Tonelist - album review

RATING: *****

FAIR PLAY to Noel Hogan; the former Cranberries’ guitarist is using his considerable clout to help Limerick bands get a leg up by releasing a 14 track collection of the best in up and coming local bands.
The selection process employed here is varied, giving us the best in rock and roll (local noisenik duo Giveamanakick, frenetic rockers Walter Mitty and the Realists), indie (Supermodel Twins), electro-ambient (Drumming Room, Headgear), pop (We Should Be Dead) and more.
It is a testament to the local scene that there is such variety on display here - a sign of strength if ever there was one.

The LCD Soundsystem-esque synth sounds of Drumming Room open proceedings, with the very fine Good Riddance.
The whispering, dulcet tones of Steve Ryan open Giveamanakick’s offering, the excellent Brittle Bones - one of the highlights of their outstanding recent album Welcome to the Cusp.
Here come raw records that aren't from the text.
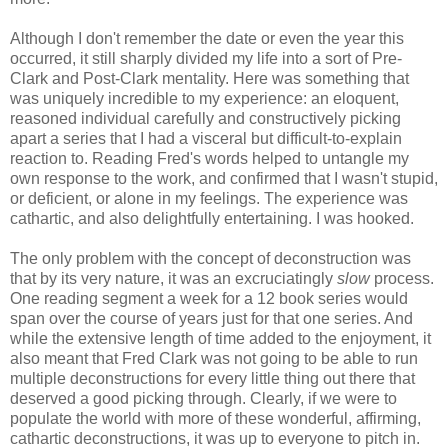
Although I don't remember the date or even the year this
occurred, it still sharply divided my life into a sort of Pre-
Clark and Post-Clark mentality. Here was something that
was uniquely incredible to my experience: an eloquent,
reasoned individual carefully and constructively picking
apart a series that I had a visceral but difficult-to-explain
reaction to. Reading Fred's words helped to untangle my
own response to the work, and confirmed that I wasn't stupid,
or deficient, or alone in my feelings. The experience was
cathartic, and also delightfully entertaining. I was hooked.
The only problem with the concept of deconstruction was
that by its very nature, it was an excruciatingly
slow
process.
One reading segment a week for a 12 book series would
span over the course of years just for that one series. And
while the extensive length of time added to the enjoyment, it
also meant that Fred Clark was not going to be able to run
multiple deconstructions for every little thing out there that
deserved a good picking through. Clearly, if we were to
populate the world with more of these wonderful, affirming,
cathartic deconstructions, it was up to everyone to pitch in.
The duo showcase their softer side with this track, a subtle and menacing offering with a delightful sting in the tail.
One of the heavyweight offerings comes from Headgear, Daragh Dukes contributing the superb Where is Home, all twinkling glasses and slightly countrified guitars and violins, a stand-out track.
The poptastic two girl-boy quartet We Should Be Dead demonstrate some depth with Disaster - ‘don’t come lying to me/telling me I’m all you’ve got/you can’t live without me’ - Tara Nix’s lead vocal mixing beautifully with Anna Murphy’s backing, the quartet showing why their brand of bubblegum-pop is going a storm in the US.
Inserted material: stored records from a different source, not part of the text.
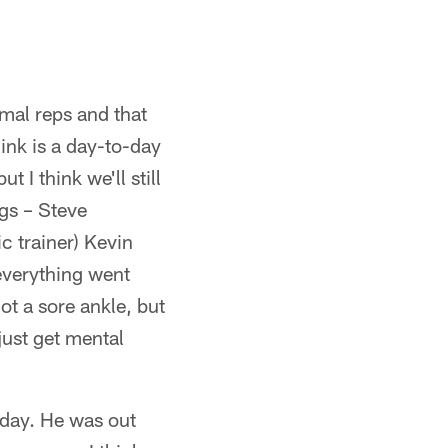
mal reps and that
hink is a day-to-day
 I think we'll still
ngs – Steve
c trainer) Kevin
 everything went
ot a sore ankle, but
just get mental
oday. He was out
A quick burst from Supermodel Twins and Vesta Varro follows - two of the more well-known bands from the local scene; the Twins currently recording their debut album, with Footprints an early sign of their upbeat, pop-rock potential and Vesta Varro showing why they have garnered praise in Canada and Germany, where they currently have a booking agent. In fact, this a rather more melodic offering from the local band - full of harmonies and soaring vocals.
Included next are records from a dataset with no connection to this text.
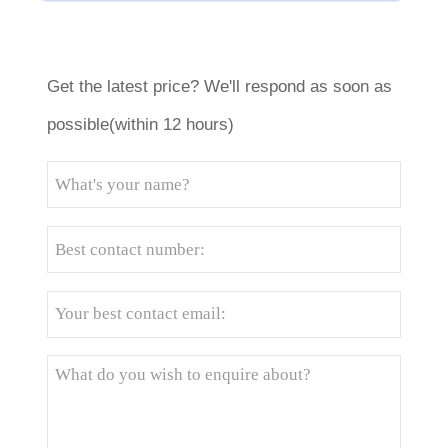
Get the latest price? We'll respond as soon as
possible(within 12 hours)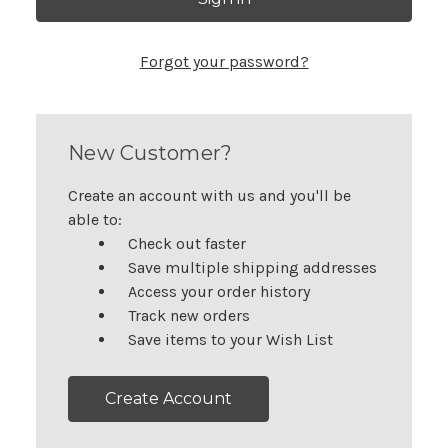
Forgot your password?
New Customer?
Create an account with us and you'll be
able to:
Check out faster
Save multiple shipping addresses
Access your order history
Track new orders
Save items to your Wish List
Create Account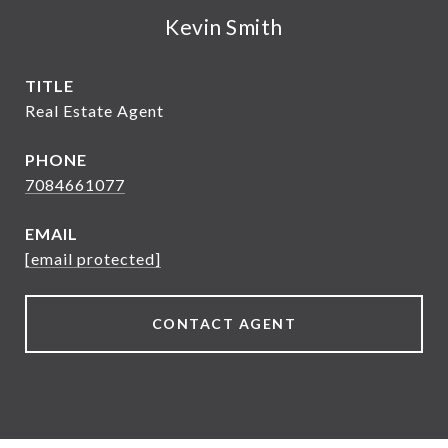
Kevin Smith
TITLE
Real Estate Agent
PHONE
7084661077
EMAIL
[email protected]
CONTACT AGENT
Hogan’s latest project, Arkitekt, follows quickly with Pacing, seeing him teaming up again with Oxford singer songwriter Richard Walters, formed from the ashes of the Monoband project. Leaping like a phoenix from the flames is this soaring track, bearing Hogan’s stamp - curt strings and military style guitars and drums. A real eye-opener.

The album literally leaps from strength to strength as it reaches a conclusion - the superb Grace Jones from the devilishly theatrical ensemble Brad Pitt Light Orchestra, in our estimation one of the most exciting of all local outfits.
Shannon artist Alan Fitzgerald - operating under the moniker of Alkali Flat - offers one of the more textured offerings, Preferred Vision cutting a dash between acoustica and heavier rock. There is a raw element here, one that screams of potential.

The laid back acoustic nature of Seneca is apparent on Playing Fair; exhibiting their flair for anthemic melodies that will stick in your head long after you hear them. The quartet embrace their Irishness in a confident way not heard since the last big thing to emerge from Limerick, Mr Hogan’s former group.

Nestled around one of the best things to emerge from the Limerick rock scene in years - the frenetic, Talking Heads-esque Sucker Punch by Walter Mitty and the Realists - are two local singer songwriters with a difference.
Brendan Markham, once of Drive fame, gives us the balled False Witness, one evocative of a young Jagger as Markham howls with his bluesy timbre.
Finally, veteran local musician Mark O’Connor offers us the Bells of St. Mary’s as a final track, a delightful shoe-gazer of a track, with a distinct Limerick-edge, all brooding guitars and tongue-in-cheek lyrics.

A superb slice of the local scene, bundled into one package. We know there is enough material for a follow-up - Tonelist 2 - so let’s have it.